Non-partitioned query: ```sql theme={null} SELECT "from", "to", eta_mins, flight_time, z.BoroName AS boro_name, z.NTAName AS nta_name FROM example_geospatial.flights_nongeopartitioned f JOIN example_geospatial.nyct2010 z ON STXY_CONTAINS(z.geom, f.x, f.y) AND z.NTAName = 'Airport' ``` Sample runtime: ``` Query Execution Time: 0.453 s ```

With Geopartitioning

Partitioned query: ```sql theme={null} SELECT "from", "to", eta_mins, flight_time, z.BoroName AS boro_name, z.NTAName AS nta_name FROM example_geospatial.flights_geopartitioned f JOIN example_geospatial.nyct2010 z ON STXY_CONTAINS(z.geom, f.x, f.y) AND z.NTAName = 'Airport' ``` Sample runtime: ``` Query Execution Time: 0.196 s ``` #### Conclusion & Cautions In this example, the same query, run against a geopartitioned table, is able to execute more than twice as fast as when run against a table without geopartitioning.
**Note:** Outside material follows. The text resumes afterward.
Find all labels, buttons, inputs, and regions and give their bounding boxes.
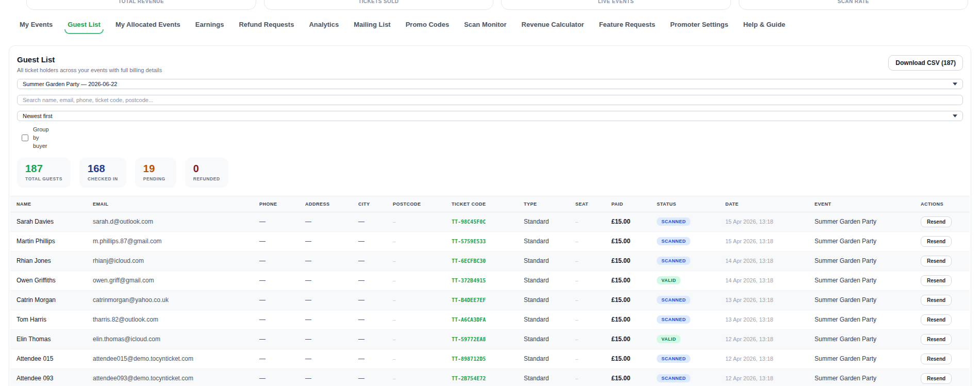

Note that only the point data table was partitioned, using a geohash precision of 2. This will not be the optimal configuration in every case. This geopartitioning technique may require testing several configurations to determine the one that provides optimal performance for the given data set and query. For each of the tables involved in the join, a decision must be made to partition the table (or not), and if so, what precision to use for the geohash used to partition the table. The size & geospatial distribution of both data sets, as well as the extent to which they overlap, will have an impact on the performance of the query and the configuration required to process it in the best case.